What constitutes a reasonable method for reducing rates, however, is a decision which must initially be made by the Legislature or the legislative and governing body of a local taxing unit since this question actually involves the exercise of legislative judgment. Neither the Legislature nor the legislative and governing body of a local taxing unit may delegate such legislative functions and determinations to the Attorney General nor may this office undertake to make such legislative findings and determinations for the Legislature or local legislative board or body.
QUESTION NINE
You inquire as to how reductions in revenue sources not dependent on a rate are to be made. As discussed in the previous question, paragraph (c) requires that when revenue in excess of the revenue limit has been collected, applicable rates must be reduced to conform to the revenue limits prescribed in Proposition I.
Your inquiry appears to arise from some confusion over the term "rate." The term "rate" is not a technical term with a fixed meaning. See, e.g., 75 C.J.S. Rate pp. 607-608 (a flexible term of which many definitions are to be found, sometimes defined as price, charge, or payment). And see Webster's Third International Dictionary Rate p. 1884 (Unabridged ed. 1966); Black's Law Dictionary Rate pp. 1427-1428 (Rev. 4th ed. 1968) (proportional value, measure or degree; in connection with public utilities, a charge to the public for a service open to all and upon the same terms; the term is also used as a synonym of tax and sometimes occurs in a connection which gives it a meaning synonymous with "assessment"). Thus, the word has no single fixed meaning but may be used to encompass any and all assessments, fees, prices, charges, taxes and payments made to the state or local taxing unit. As stated in the previous question, this office cannot specify a particular method by which applicable rates are to be reduced; such is a determination which must be made by the Legislature or the legislative body of the local taxing unit; this office can only state that whatever method is selected by the Legislature or the local legislative board or body, it must be reasonably calculated to comply with the revenue limits prescribed in Proposition I.
QUESTION TEN
You ask whether reductions in revenue sources must attempt to fully delete a previous year's surplus in the first upcoming year or whether such a reduction of the surplus can be spread over a longer period of time.

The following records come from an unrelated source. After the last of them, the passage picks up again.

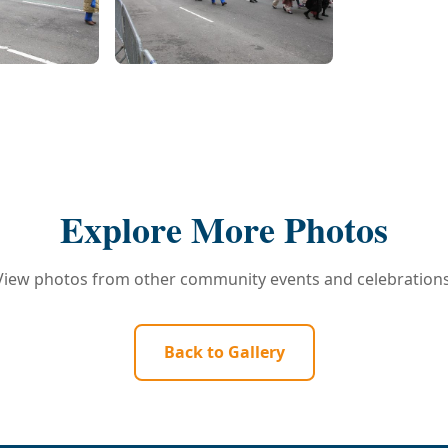
Explore More Photos
View photos from other community events and celebrations
Back to Gallery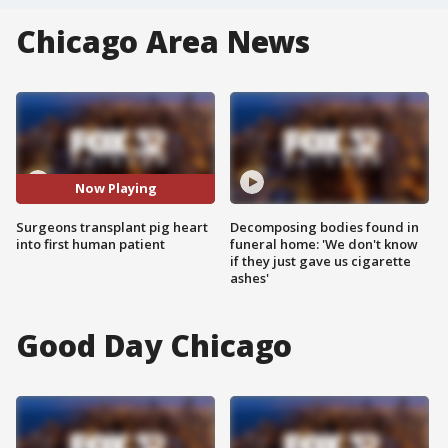
Chicago Area News
Now Playing
Surgeons transplant pig heart
Decomposing bodies found in
into first human patient
funeral home: 'We don't know
if they just gave us cigarette
ashes'
Good Day Chicago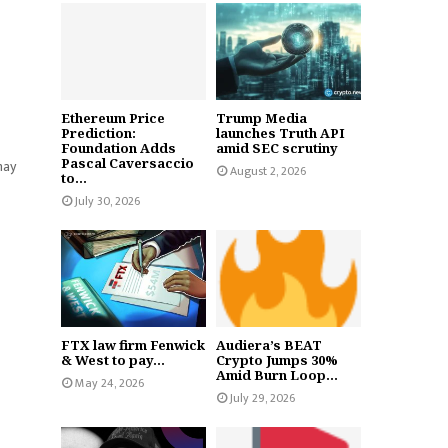
Ethereum Price
Trump Media
Prediction:
launches Truth API
Foundation Adds
amid SEC scrutiny
Pascal Caversaccio
may
August 2, 2026
to...
July 30, 2026
FTX law firm Fenwick
Audiera’s BEAT
& West to pay...
Crypto Jumps 30%
Amid Burn Loop...
May 24, 2026
July 29, 2026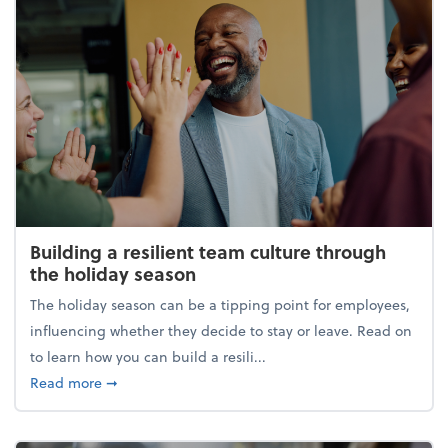
Building a resilient team culture through
the holiday season
The holiday season can be a tipping point for employees,
influencing whether they decide to stay or leave. Read on
to learn how you can build a resili...
about Building a resilient team culture through th
Read more
➞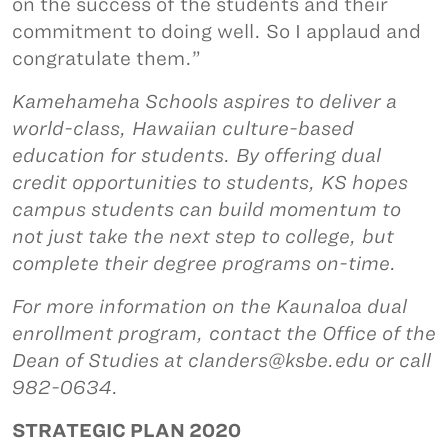
on the success of the students and their
commitment to doing well. So I applaud and
congratulate them.”
Kamehameha Schools aspires to deliver a
world-class, Hawaiian culture-based
education for students. By offering dual
credit opportunities to students, KS hopes
campus students can build momentum to
not just take the next step to college, but
complete their degree programs on-time.
For more information on the Kaunaloa dual
enrollment program, contact the Office of the
Dean of Studies at clanders@ksbe.edu or call
982-0634.
STRATEGIC PLAN 2020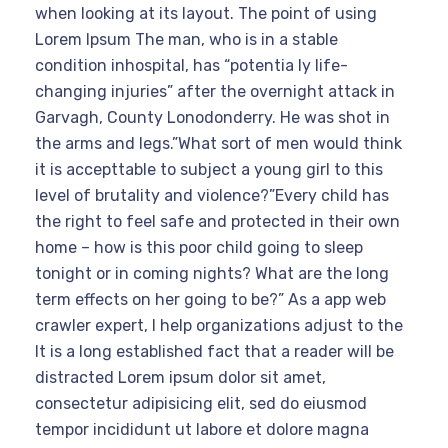
when looking at its layout. The point of using
Lorem Ipsum The man, who is in a stable
condition inhospital, has “potentia ly life-
changing injuries” after the overnight attack in
Garvagh, County Lonodonderry. He was shot in
the arms and legs.”What sort of men would think
it is accepttable to subject a young girl to this
level of brutality and violence?”Every child has
the right to feel safe and protected in their own
home – how is this poor child going to sleep
tonight or in coming nights? What are the long
term effects on her going to be?” As a app web
crawler expert, I help organizations adjust to the
It is a long established fact that a reader will be
distracted Lorem ipsum dolor sit amet,
consectetur adipisicing elit, sed do eiusmod
tempor incididunt ut labore et dolore magna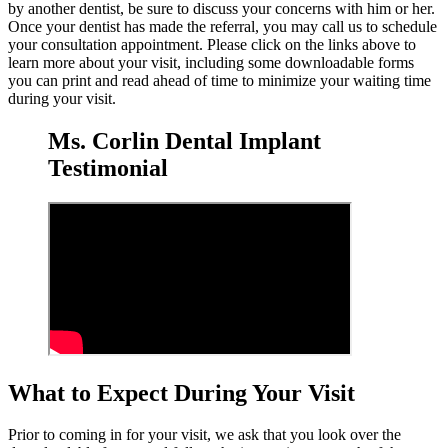
by another dentist, be sure to discuss your concerns with him or her.
Once your dentist has made the referral, you may call us to schedule
your consultation appointment. Please click on the links above to
learn more about your visit, including some downloadable forms
you can print and read ahead of time to minimize your waiting time
during your visit.
Ms. Corlin Dental Implant
Testimonial
What to Expect During Your Visit
Prior to coming in for your visit, we ask that you look over the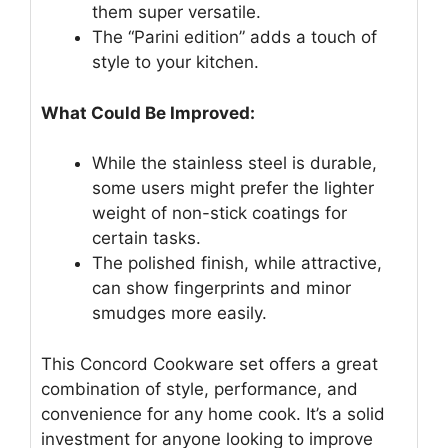
them super versatile.
The “Parini edition” adds a touch of
style to your kitchen.
What Could Be Improved:
While the stainless steel is durable,
some users might prefer the lighter
weight of non-stick coatings for
certain tasks.
The polished finish, while attractive,
can show fingerprints and minor
smudges more easily.
This Concord Cookware set offers a great
combination of style, performance, and
convenience for any home cook. It’s a solid
investment for anyone looking to improve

Paragraph (c) expressly states that revenue collected in excess of the revenue limits "shall be placed in escrow until the following fiscal period, in which period it shall be deemed revenue received, and applicable rates shall be reduced in an amount reasonably calculated to comply with the revenue limits of this section." (e.s.) Cf. Florida Tallow Corp. v. Bryan, 237 So.2d 308 (4 D.C.A. Fla., 1970) (word "shall" has, according to its normal usage, a mandatory connotation); Brooks v. Anastasia Mosquito Control District, 148 So.2d 64 (1 D.C.A. Fla., 1963). Thus under the foregoing provision, surplus revenue must be placed in escrow until the following year at which time it is to be considered as revenue received and, because of the increase in revenue received by the state or local taxing unit caused by the surplus, the rates of revenue sources are to be reduced in order to meet the limits placed upon revenue received by the state or taxing unit. The provision does not, however, provide for, or otherwise appear to contemplate, that surplus funds be spread over a period of several years.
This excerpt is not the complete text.